The declines were certainly notable, but some ecologists have begun to question whether the calculus undertaken in the paper truly warranted this sort of language, and the ominous future it seemed to suggest. And those concerns have raised further questions among some scientists — and even some reflection among authors of the paper themselves — about how high-stakes research, the constraints of high-profile journal publishing, and sophisticated publicity can sometimes combine to drive a story into the news cycle while eclipsing important uncertainties, and perhaps even delivering an incomplete message to the public.

Rosenberg’s team analyzed bird population monitoring data for more than 500 species of birds in the continental United States and Canada. Ten years of data from sophisticated weather radars, which pick up the movements of migratory birds, offered additional support. The researchers found that many bird species had made significant gains in population over the past five decades. But many more had experienced losses, yielding a net population loss of between 2.7 and 3.1 billion birds, centered around an estimated total of 2.9 billion.

“It was kind of a shocking result to us,” Rosenberg told Undark.

The researchers recognized that their paper would draw considerable public attention, and they also began thinking about how to publicize the result. “You know, as scientists we don’t normally do that,” Rosenberg said. “But because the authors of the paper represented multiple organizations that were already active in bird conservation” — Rosenberg himself has a joint appointment with the American Bird Conservancy, a nonprofit organization based in Virginia — “this coalition formed right away.” The researchers, he said, realized “okay, this is going to be big, and we have to be ready for it. We have to use this as a springboard for messaging.”

The research team was able to develop an unusually sophisticated media strategy. “What’s different is that this time we had the professional communicators right there with the professional scientists, and just a phenomenal team of people who understand media and communication,” he said. “Plus, being lucky enough to publish this in Science, they have their own media machine.”

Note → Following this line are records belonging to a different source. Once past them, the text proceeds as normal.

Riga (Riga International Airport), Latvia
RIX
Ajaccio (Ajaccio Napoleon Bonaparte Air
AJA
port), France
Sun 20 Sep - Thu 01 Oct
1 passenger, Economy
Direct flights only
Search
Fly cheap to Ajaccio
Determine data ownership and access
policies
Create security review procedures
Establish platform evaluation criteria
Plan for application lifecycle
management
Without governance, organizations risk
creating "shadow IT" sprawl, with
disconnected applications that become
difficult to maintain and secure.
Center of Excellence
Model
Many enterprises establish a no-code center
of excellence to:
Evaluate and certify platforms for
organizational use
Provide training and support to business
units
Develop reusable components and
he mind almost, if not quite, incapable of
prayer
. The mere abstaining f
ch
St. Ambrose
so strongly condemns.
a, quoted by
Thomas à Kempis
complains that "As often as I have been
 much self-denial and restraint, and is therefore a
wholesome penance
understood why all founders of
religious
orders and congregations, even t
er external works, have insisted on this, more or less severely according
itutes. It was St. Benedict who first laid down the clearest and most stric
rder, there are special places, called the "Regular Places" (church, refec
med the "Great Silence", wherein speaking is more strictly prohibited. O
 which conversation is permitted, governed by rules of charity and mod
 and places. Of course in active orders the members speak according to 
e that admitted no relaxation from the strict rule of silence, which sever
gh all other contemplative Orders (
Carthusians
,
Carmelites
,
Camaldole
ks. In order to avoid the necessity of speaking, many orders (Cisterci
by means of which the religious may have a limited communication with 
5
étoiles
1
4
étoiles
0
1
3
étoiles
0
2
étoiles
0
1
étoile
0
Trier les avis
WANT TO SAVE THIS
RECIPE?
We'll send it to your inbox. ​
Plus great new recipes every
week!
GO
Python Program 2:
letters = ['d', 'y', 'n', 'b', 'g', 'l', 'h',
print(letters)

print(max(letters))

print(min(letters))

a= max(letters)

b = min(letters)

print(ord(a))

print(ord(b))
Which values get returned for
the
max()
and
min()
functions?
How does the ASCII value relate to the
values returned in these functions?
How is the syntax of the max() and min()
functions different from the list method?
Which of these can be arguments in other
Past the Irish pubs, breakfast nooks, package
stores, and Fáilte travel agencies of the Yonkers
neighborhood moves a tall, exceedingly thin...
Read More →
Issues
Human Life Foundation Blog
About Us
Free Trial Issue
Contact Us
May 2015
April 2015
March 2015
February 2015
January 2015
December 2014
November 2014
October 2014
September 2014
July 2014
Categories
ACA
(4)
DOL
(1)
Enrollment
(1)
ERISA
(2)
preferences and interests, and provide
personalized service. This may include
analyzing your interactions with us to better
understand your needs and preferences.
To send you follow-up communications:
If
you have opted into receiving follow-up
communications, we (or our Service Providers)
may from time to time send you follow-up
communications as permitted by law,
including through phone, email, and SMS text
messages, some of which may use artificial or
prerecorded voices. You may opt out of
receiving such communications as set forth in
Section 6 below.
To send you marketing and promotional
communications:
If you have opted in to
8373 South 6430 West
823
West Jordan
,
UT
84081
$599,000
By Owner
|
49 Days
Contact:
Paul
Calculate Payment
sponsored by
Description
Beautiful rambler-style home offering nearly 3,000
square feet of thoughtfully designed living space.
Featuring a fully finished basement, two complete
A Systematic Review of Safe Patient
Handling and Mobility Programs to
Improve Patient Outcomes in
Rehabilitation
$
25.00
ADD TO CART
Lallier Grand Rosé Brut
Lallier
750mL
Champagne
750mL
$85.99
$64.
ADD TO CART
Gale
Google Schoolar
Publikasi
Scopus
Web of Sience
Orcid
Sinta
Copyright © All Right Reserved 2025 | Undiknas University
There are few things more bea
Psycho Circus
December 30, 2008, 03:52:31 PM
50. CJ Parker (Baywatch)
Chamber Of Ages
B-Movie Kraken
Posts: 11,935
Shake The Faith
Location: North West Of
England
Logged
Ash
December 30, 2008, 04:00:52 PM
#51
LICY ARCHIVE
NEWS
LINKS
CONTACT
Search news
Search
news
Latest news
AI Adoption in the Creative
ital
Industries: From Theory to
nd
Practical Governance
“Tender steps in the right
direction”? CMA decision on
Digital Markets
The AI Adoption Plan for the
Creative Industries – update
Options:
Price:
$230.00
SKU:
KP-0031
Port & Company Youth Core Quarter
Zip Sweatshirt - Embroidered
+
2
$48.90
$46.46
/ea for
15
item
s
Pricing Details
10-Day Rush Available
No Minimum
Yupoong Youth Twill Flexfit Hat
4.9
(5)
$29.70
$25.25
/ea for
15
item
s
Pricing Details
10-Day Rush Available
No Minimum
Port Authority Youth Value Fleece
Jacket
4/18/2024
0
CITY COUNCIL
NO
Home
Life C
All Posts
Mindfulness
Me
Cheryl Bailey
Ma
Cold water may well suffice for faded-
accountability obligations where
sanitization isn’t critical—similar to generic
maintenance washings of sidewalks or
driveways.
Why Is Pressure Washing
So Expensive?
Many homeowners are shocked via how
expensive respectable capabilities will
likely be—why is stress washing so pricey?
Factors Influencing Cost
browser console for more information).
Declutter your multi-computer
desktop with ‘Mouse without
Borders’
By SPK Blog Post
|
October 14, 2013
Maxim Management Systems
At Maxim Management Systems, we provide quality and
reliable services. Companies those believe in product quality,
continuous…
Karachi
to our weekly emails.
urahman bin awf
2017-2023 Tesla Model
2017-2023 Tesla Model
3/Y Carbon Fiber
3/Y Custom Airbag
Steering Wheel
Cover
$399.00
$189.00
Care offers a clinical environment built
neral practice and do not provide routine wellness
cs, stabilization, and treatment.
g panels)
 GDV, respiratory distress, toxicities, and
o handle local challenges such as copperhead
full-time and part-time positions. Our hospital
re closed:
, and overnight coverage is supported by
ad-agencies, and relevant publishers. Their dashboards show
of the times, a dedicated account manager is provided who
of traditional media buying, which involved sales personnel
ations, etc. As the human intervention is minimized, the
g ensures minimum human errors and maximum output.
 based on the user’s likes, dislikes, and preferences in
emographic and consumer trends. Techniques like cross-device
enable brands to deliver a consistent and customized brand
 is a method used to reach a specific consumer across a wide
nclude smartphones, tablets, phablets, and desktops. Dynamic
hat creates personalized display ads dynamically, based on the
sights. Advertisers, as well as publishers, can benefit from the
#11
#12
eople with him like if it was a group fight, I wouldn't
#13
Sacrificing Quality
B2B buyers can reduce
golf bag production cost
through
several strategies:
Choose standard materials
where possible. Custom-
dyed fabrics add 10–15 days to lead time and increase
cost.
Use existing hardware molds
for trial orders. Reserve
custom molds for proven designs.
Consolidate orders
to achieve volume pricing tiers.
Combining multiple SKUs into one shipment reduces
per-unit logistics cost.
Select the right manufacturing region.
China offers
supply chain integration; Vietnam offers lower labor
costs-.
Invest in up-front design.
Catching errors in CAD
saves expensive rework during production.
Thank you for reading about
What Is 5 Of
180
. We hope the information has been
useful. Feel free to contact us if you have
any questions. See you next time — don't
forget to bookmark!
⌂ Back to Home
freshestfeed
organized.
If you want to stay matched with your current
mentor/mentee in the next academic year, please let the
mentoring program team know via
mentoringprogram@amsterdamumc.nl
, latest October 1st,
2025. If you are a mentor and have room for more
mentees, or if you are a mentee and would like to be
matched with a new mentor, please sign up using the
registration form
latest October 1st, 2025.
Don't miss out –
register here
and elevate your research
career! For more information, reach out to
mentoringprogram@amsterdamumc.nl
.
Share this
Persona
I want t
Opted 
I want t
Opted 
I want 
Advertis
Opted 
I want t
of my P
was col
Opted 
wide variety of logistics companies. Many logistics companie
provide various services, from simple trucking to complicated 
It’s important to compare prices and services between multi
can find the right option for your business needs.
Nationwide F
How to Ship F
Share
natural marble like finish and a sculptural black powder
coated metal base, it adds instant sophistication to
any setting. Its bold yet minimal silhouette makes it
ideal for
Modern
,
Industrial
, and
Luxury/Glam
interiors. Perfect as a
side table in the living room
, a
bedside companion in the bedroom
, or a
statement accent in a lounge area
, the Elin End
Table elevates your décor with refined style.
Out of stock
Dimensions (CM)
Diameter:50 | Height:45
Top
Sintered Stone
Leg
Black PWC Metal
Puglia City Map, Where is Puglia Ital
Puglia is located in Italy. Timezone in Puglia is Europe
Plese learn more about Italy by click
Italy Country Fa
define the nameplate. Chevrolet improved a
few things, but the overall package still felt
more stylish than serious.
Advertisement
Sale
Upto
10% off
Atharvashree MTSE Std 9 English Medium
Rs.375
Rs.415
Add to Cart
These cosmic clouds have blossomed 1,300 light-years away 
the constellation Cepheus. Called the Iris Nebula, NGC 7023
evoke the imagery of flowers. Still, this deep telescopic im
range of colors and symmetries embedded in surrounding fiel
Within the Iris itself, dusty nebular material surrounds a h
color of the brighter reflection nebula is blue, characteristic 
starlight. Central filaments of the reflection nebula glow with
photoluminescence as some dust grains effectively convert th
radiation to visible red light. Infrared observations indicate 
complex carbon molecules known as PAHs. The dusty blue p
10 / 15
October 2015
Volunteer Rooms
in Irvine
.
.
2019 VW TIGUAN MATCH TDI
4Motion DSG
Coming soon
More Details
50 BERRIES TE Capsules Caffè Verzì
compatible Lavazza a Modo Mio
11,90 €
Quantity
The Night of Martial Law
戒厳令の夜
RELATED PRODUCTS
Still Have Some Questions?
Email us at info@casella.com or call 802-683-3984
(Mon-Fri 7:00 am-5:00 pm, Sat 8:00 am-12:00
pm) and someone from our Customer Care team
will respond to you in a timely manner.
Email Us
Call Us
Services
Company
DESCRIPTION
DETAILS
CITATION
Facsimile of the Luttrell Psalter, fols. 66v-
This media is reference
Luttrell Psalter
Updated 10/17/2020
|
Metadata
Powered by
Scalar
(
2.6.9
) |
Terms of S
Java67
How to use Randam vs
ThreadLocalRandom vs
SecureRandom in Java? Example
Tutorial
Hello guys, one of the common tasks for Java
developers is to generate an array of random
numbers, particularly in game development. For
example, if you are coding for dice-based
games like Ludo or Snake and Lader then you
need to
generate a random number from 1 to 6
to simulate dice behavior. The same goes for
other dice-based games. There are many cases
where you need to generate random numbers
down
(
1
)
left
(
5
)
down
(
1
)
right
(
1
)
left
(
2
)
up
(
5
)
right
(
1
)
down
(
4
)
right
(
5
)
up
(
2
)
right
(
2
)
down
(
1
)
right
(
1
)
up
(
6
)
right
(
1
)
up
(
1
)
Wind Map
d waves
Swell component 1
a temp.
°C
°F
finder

About a month before the paper was published, the American Bird Conservancy registered the webpage domain name 3billionbirds.org, using a memorable figure from the higher end of the study’s 2.7-3.1 billion-bird confidence interval. When the paper was published last Thursday, the website was ready, with a hashtag, a YouTube video, summaries of the paper, a media resource center, and a downloadable document outlining actions people can take to help birds. The site loads with a flashy, marquee animation of a western meadowlark disintegrating into thin air.

Cornell provided a media package that included b-roll for TV stations and formatted-for-Instagram illustrations of startling stats from the paper. The study’s title, “Decline of the North American Avifauna,” was chosen in part, Rosenberg said, because it echoes the phrase “decline of the Roman Empire.”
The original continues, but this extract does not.